18. Include a "get in touch" link on your portfolio

While this isn't always necessary, it's a good idea just in case someone really likes what they see and wants to get in touch with you about hiring you! Be sure to have a way for people to reach out if they're interested, whether it's through an email address or website form.

19. Keep your portfolio up-to-date!

If any of your work has changed, make sure that the pieces on your portfolio reflect this by having new screenshots available as well as updated descriptions of the projects overall.

While you don't want to change things too often, it's also a bad idea to keep the same information up when there are major changes that could affect how employers/clients view them.

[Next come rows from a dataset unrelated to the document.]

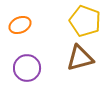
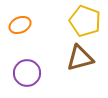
purple circle: moved 5 px down
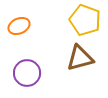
yellow pentagon: moved 1 px up
orange ellipse: moved 1 px left, 1 px down
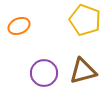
brown triangle: moved 3 px right, 13 px down
purple circle: moved 17 px right
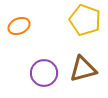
brown triangle: moved 2 px up
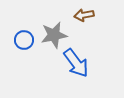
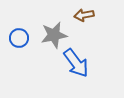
blue circle: moved 5 px left, 2 px up
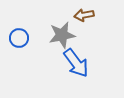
gray star: moved 8 px right
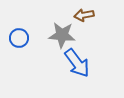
gray star: rotated 16 degrees clockwise
blue arrow: moved 1 px right
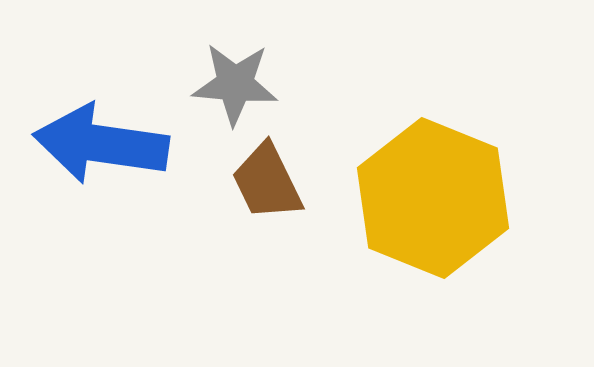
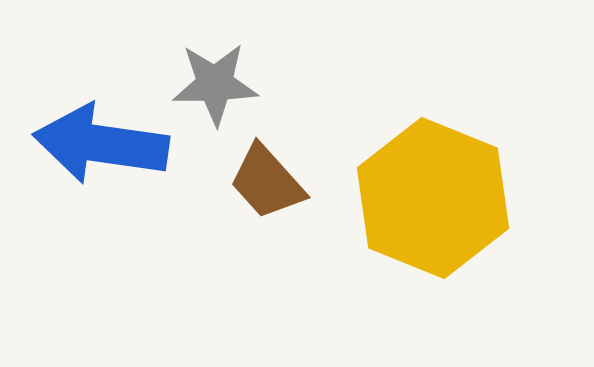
gray star: moved 20 px left; rotated 6 degrees counterclockwise
brown trapezoid: rotated 16 degrees counterclockwise
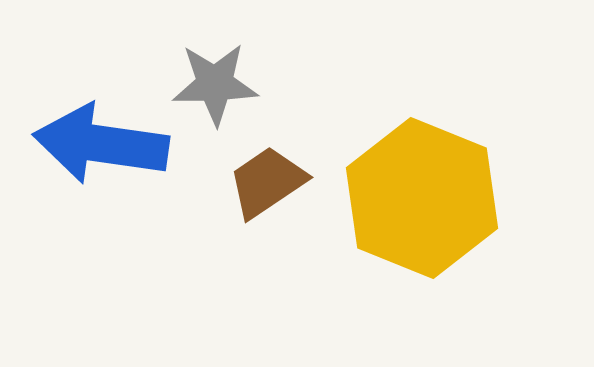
brown trapezoid: rotated 98 degrees clockwise
yellow hexagon: moved 11 px left
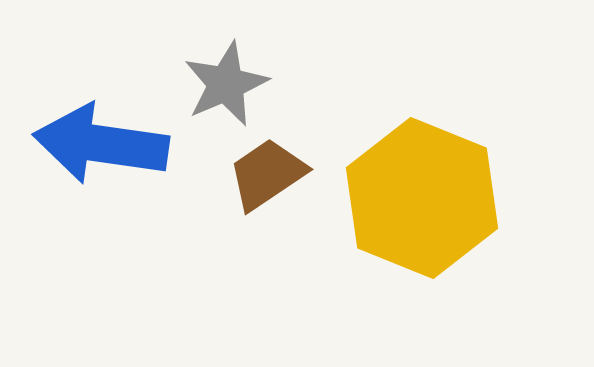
gray star: moved 11 px right; rotated 22 degrees counterclockwise
brown trapezoid: moved 8 px up
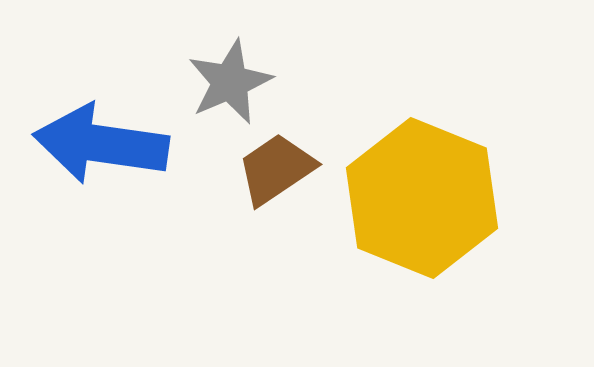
gray star: moved 4 px right, 2 px up
brown trapezoid: moved 9 px right, 5 px up
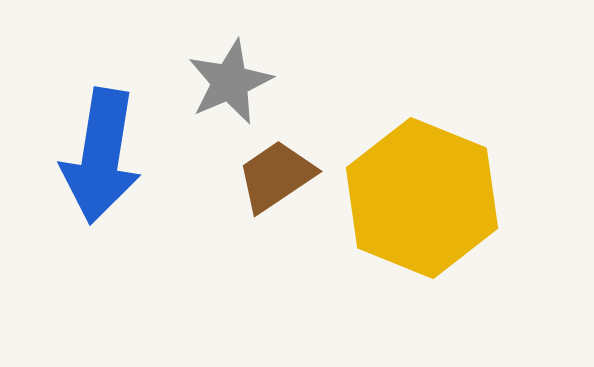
blue arrow: moved 12 px down; rotated 89 degrees counterclockwise
brown trapezoid: moved 7 px down
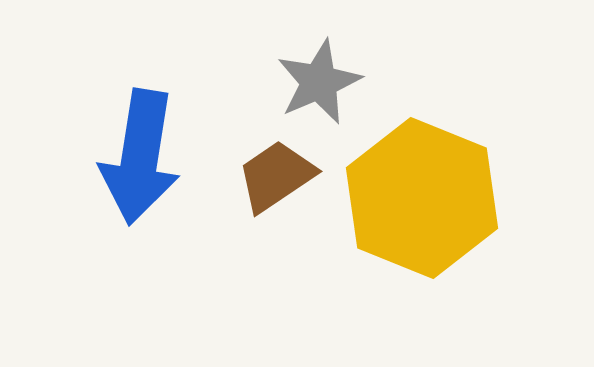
gray star: moved 89 px right
blue arrow: moved 39 px right, 1 px down
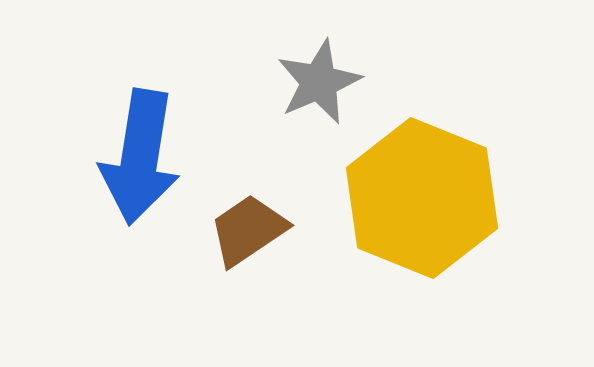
brown trapezoid: moved 28 px left, 54 px down
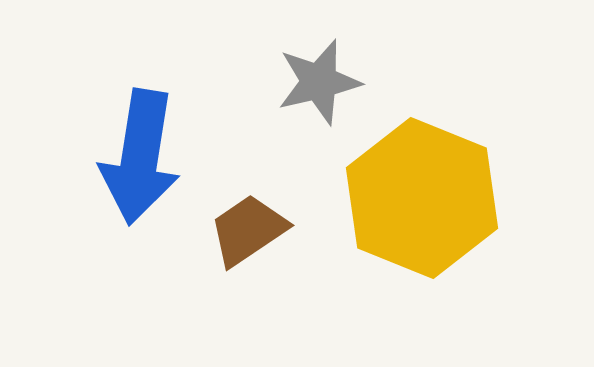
gray star: rotated 10 degrees clockwise
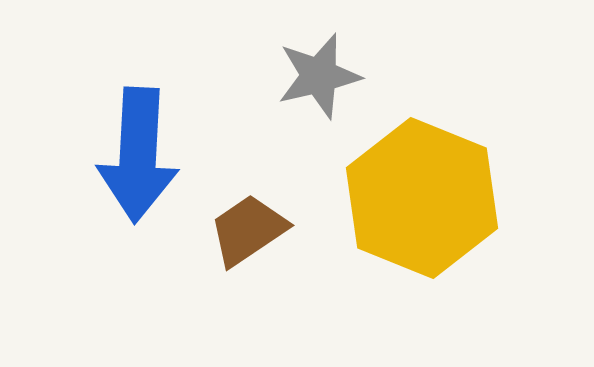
gray star: moved 6 px up
blue arrow: moved 2 px left, 2 px up; rotated 6 degrees counterclockwise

20. Be sure not to restrict yourself to one skill

Many designers who create portfolios solely for graphic design jobs overlook the fact that they are also able to create designs for software, apps, and other projects today. Be sure to advertise your abilities as a UI UX designer on your portfolio site so that you can make yourself more desirable overall.

21. Keep it professional

While portfolios don't have to be entirely serious all the time, you still want potential employers/clients viewing them in a way where they're inspired by your work rather than just amused by it.

Making your site look fun and informal isn't a bad thing at all, especially for designers who want to emphasize their personality with their work but you should still focus on presenting things in an organized fashion as well.

22. Try including some of the smaller projects on your portfolio site

While this might scare off potential employers, there's something to be said for a portfolio that comes across as honest and transparent.

Including these projects shows them that you're not hiding anything from them and are being entirely honest when it comes to what you've done up until now in your career.

And perhaps a redesigned version of as mentioned above at point 7

23. Make sure it loads quickly!

Nobody likes waiting around for things so try to keep the amount of graphics and other information on your pages at a minimum, creating a user-friendly experience instead of one that will clog up their browser or make them feel like they should leave for another site immediately if they don't want to wait forever to look through your designs.

Use free tool like GTMetrix to track your page speed performance and optimize it

Masoative have gotten a B :(

24. Have a downloadable resume

A resume is your marketing document to get interviews.

It's the second impression a potential employer has of you and sets the tone for what they think about you if they went through your portfolio first

Here is how you create the perfect resume to land your job : Perfect Resume Guide

25. Including concepts

While these aren't always a part of portfolios, it's important to be sure that potential employers/clients know that you're not only able to use design software but also have an eye for other forms of art and media in general.

Thank you for sticking around till the end here are some bonus for you

Bonus

Portfolios

UI UX Designer at Apple : Michael Bertoni

Interface and OS Designer at Apple : Jason Yuan

UX Designer at Google : Lola Jiang


Conclusion

In conclusion, a good UI UX portfolio is one that shows off your capabilities as well as includes enough information about you, what you're capable of, and why you're the perfect fit for whatever job opening or project that may be on companies' radars. If potential employers/clients are inspired by your work while also being able to see so much about who you are as a designer and person, then they should definitely consider hiring you!

Don't give up if employers/clients aren't immediately contacting you after viewing your portfolio! While it may seem discouraging at first when this happens, keep in mind that there's a lot going on in the world of design today so there might simply not be any openings available right now.

Be sure to keep your portfolio updated and fresh as time goes on and you never know when someone might view it and ultimately contact you.